Leukoerythroblastic anemia is seen in patients with megaloblastic anemia, septicemia, acute hemolysis, hypersplenism, disseminated intravascular coagulation, myelofibrosis or bone marrow infiltrative disorders. [1] We present a patient with a rare cause of leukoerythroblastic anemia which was first diagnosed on bone marrow examination.

A 30-year-old woman presented with fatigue and vomiting on and off since one month. She was diagnosed to have chronic renal failure two years ago and was on regular hemodialysis. An ultrasonogram showed only one visualized shrunken echogenic kidney with extensive calcification. There was no history of joint pains or family history of similar illness. She had developed refractoriness to erythropoietin injections since the last two months.

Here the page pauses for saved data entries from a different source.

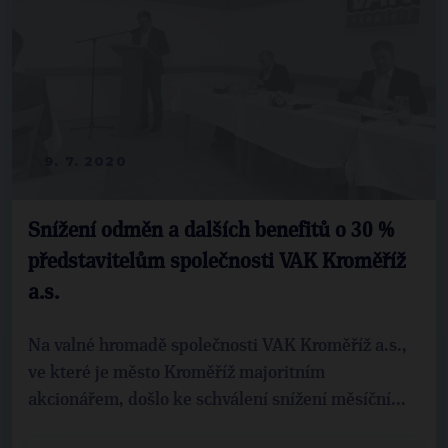
9. 7. 2020
Snížení odměn a dalších benefitů o 30 %
představitelům společnosti VAK Kroměříž
a.s.
Na valné hromadě společnosti VAK Kroměříž a.s.,
ve které je město Kroměříž majoritním
akcionářem, došlo ke schválení snížení měsíční...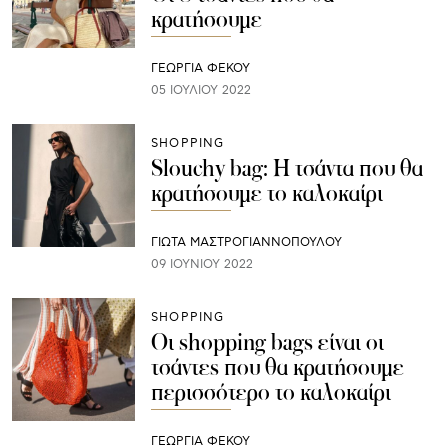
κρατήσουμε
ΓΕΩΡΓΙΑ ΦΕΚΟΥ
05 ΙΟΥΛΊΟΥ 2022
SHOPPING
Slouchy bag: Η τσάντα που θα
κρατήσουμε το καλοκαίρι
ΓΙΩΤΑ ΜΑΣΤΡΟΓΙΑΝΝΟΠΟΥΛΟΥ
09 ΙΟΥΝΊΟΥ 2022
SHOPPING
Οι shopping bags είναι οι
τσάντες που θα κρατήσουμε
περισσότερο το καλοκαίρι
ΓΕΩΡΓΙΑ ΦΕΚΟΥ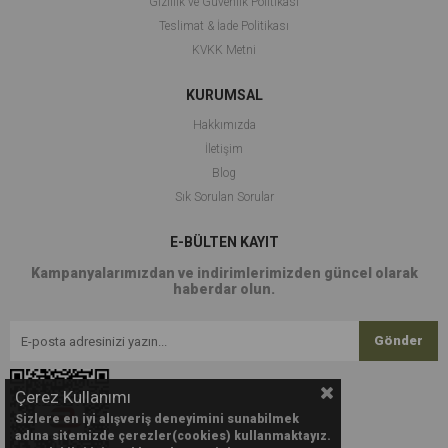
Gizlilik ve Güvenlik Politikası
Teslimat & İade Politikası
KVKK Metni
KURUMSAL
Hakkımızda
İletişim
Blog
Sık Sorulan Sorular
E-BÜLTEN KAYIT
Kampanyalarımızdan ve indirimlerimizden güncel olarak
haberdar olun.
Gönder
Çerez Kullanımı
Sizlere en iyi alışveriş deneyimini sunabilmek
adına sitemizde çerezler(cookies) kullanmaktayız.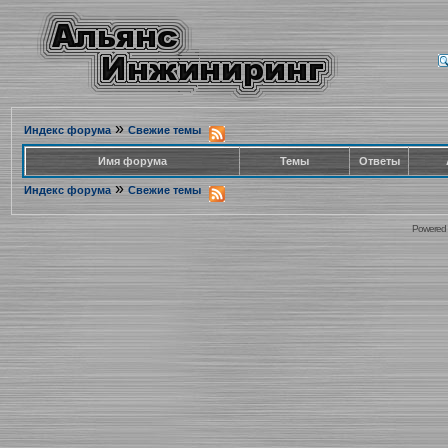
»
Индекс форума
Свежие темы
Имя форума
Темы
Ответы
»
Индекс форума
Свежие темы
Powered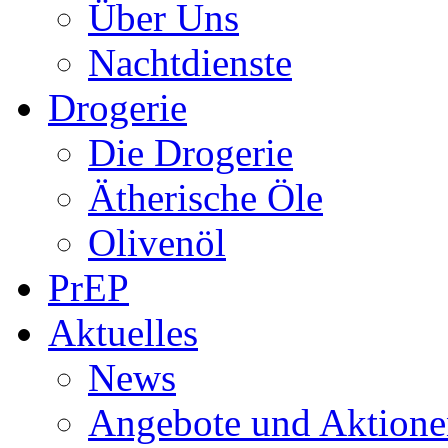
Über Uns
Nachtdienste
Drogerie
Die Drogerie
Ätherische Öle
Olivenöl
PrEP
Aktuelles
News
Angebote und Aktione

On examination, she was pale. Spleen was palpable 5 cm below the left costal margin. There was no jaundice, lymphadenopathy or hepatomegaly.

Complete blood count showed hemoglobin of 5.2 gm/dl, total leukocyte count of 3800/ mm3 and normal platelet count. Differential leukocyte count and peripheral blood smear showed leukoerythroblastic anemia. Biochemical tests showed raised blood urea (103 mg/dl), serum creatinine (6.9 mg%) and lactate dehydrogenase (717 IU/l). Liver function tests and serum uric acid was normal.

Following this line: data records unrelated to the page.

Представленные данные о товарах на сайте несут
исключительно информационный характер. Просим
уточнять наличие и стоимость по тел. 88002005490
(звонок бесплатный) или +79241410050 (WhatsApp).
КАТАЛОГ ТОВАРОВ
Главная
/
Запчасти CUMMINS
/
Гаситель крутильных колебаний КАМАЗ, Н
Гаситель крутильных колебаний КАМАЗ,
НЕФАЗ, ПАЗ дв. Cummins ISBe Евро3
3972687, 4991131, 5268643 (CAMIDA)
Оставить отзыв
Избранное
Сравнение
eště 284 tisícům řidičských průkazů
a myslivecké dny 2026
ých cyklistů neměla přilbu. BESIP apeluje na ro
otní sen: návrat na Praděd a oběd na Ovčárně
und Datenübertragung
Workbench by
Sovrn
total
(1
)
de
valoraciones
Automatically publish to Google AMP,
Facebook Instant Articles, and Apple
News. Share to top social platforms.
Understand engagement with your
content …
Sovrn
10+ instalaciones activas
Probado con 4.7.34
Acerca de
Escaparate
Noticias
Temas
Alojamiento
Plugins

Bone marrow aspiration was a dry tap with poorly cellular touch smears. The trephine biopsy showed replacement of the marrow space by radially arranged aggregates of grey-yellow crystals [Figure 1] with surrounding fibrosis, few ill-defined granulomas and scanty residual hematopoietic tissue. The crystals were birefringent when viewed under polarized light.{Figure 1}

A diagnosis of systemic primary oxalosis was made in view of characteristic morphology of crystals, renal involvement and no dietary history favoring secondary oxalosis. She continued hemodialysis for 6 months following diagnosis and was then lost to follow up.

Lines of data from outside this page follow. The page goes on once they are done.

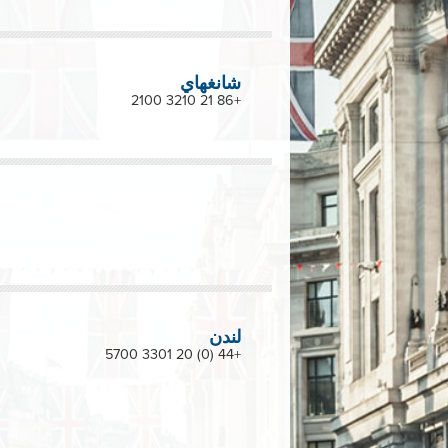
شانغهاي
+86 21 3210 2100
لندن
+44 (0) 20 3301 5700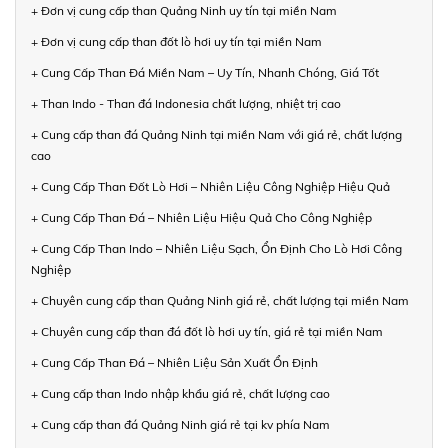
+ Đơn vị cung cấp than Quảng Ninh uy tín tại miền Nam
+ Đơn vị cung cấp than đốt lò hơi uy tín tại miền Nam
+ Cung Cấp Than Đá Miền Nam – Uy Tín, Nhanh Chóng, Giá Tốt
+ Than Indo - Than đá Indonesia chất lượng, nhiệt trị cao
+ Cung cấp than đá Quảng Ninh tại miền Nam với giá rẻ, chất lượng
cao
+ Cung Cấp Than Đốt Lò Hơi – Nhiên Liệu Công Nghiệp Hiệu Quả
+ Cung Cấp Than Đá – Nhiên Liệu Hiệu Quả Cho Công Nghiệp
+ Cung Cấp Than Indo – Nhiên Liệu Sạch, Ổn Định Cho Lò Hơi Công
Nghiệp
+ Chuyên cung cấp than Quảng Ninh giá rẻ, chất lượng tại miền Nam
+ Chuyên cung cấp than đá đốt lò hơi uy tín, giá rẻ tại miền Nam
+ Cung Cấp Than Đá – Nhiên Liệu Sản Xuất Ổn Định
+ Cung cấp than Indo nhập khẩu giá rẻ, chất lượng cao
+ Cung cấp than đá Quảng Ninh giá rẻ tại kv phía Nam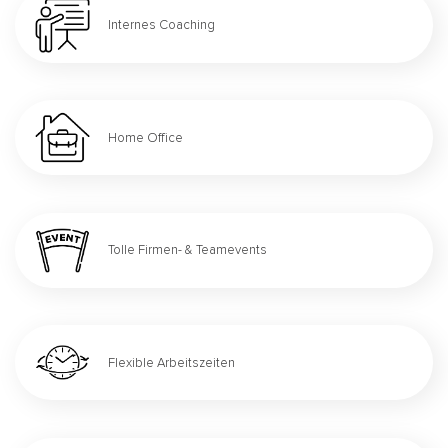
Internes Coaching
Home Office
Tolle Firmen- & Teamevents
Flexible Arbeitszeiten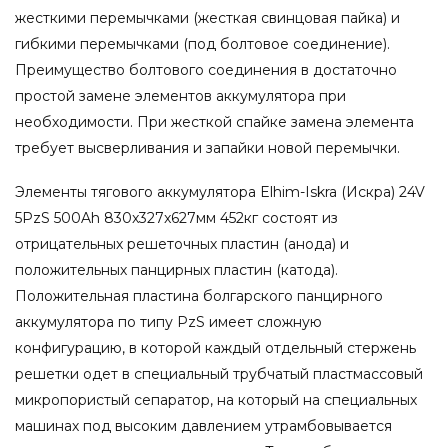
жесткими перемычками (жесткая свинцовая пайка) и
гибкими перемычками (под болтовое соединение).
Преимущество болтового соединения в достаточно
простой замене элементов аккумулятора при
необходимости. При жесткой спайке замена элемента
требует высверливания и запайки новой перемычки.
Элементы тягового аккумулятора Elhim-Iskra (Искра) 24V
5PzS 500Ah 830x327x627мм 452кг состоят из
отрицательных решеточных пластин (анода) и
положительных панцирных пластин (катода).
Положительная пластина болгарского панцирного
аккумулятора по типу PzS имеет сложную
конфигурацию, в которой каждый отдельный стержень
решетки одет в специальный трубчатый пластмассовый
микропористый сепаратор, на который на специальных
машинах под высоким давлением утрамбовывается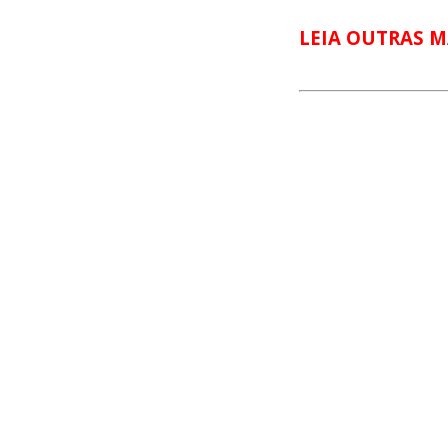
LEIA OUTRAS M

Systemic oxalosis can be primary or secondary. Primary hyperoxaluria Type 1 (PH 1) is due to the deficiency of glyoxylate aminotransferase and Type II due to that of glyoxylate reductase/D-glycerate dehydrogenase. PH 1 is an autosomal recessive disorder characterized by hyperoxaluria, calcium oxalate urinary lithiasis in childhood, nephrocalcinosis and renal failure which in turn leads to high blood oxalate levels and precipitation occurs throughout the body in the skin, blood vessels and joints. Secondary oxalosis occurs due to oxalate-rich diet, increased absorption or production of oxalate and reduced excretion as seen in renal failure. Early stage of oxalosis is asymptomatic and diagnosis is often delayed and sometimes made incidentally. [2] Variable degree of cytopenia or pancytopenia may accompany extensive oxalosis. Bone marrow aspirate may be unsuccessful due to extensive crystal deposition or accompanying fibrosis. Calcium oxalate crystals are well demonstrated on trephine biopsy with associated fibrosis and granulomas. [3] They have a grey-yellow radial arrangement on hematoxylin and eosin staining and are birefringent under polarized light. Renal function tests are often deranged in patients with accompanying renal failure. Liver function tests may be abnormal in advanced disease. Liver biopsy to demonstrate reduced enzyme activity is the confirmatory test. Molecular diagnosis, being non-invasive, is preferred if available. [4] Long-term survival in patients is possible only with combined renal and hepatic transplantation. [5]

To conclude, the possibility of systemic oxalosis must be considered in a young patient with unexplained renal failure, splenomegaly and leukoerythroblastic anemia.

References

1Mehta AB, Hoffbrand AV. Haematological aspects of systemic disease. In: Hoffbrand AV, Catovsky D, Tuddenham EG, editors. Postgraduate haematology. 5th ed. Oxford: Blackwell Publishing; 2005. p. 965-78.
2Toussaint C, De Pauw L. Primary oxaluria. Nephrologie 1995;16:399-406.
3Walter MJ, Dang CV. Pancytopenia secondary to oxalosis in a 23-year-old woman. Blood 1998;91:4394.
4Halil O, Farringdon K. Oxalosis: an unusual cause of leucoerythroblastic anemia. Br J Haematol 2003;122:2.
5Cochat P, Gaulier JM, Koch Nogueira PC, Feber J, Jamieson NV, Rolland MO, et al. Combined liver-kidney transplantation in primary hyperoxaluria type 1. Eur J Pediatr 1999;158: S75-S80.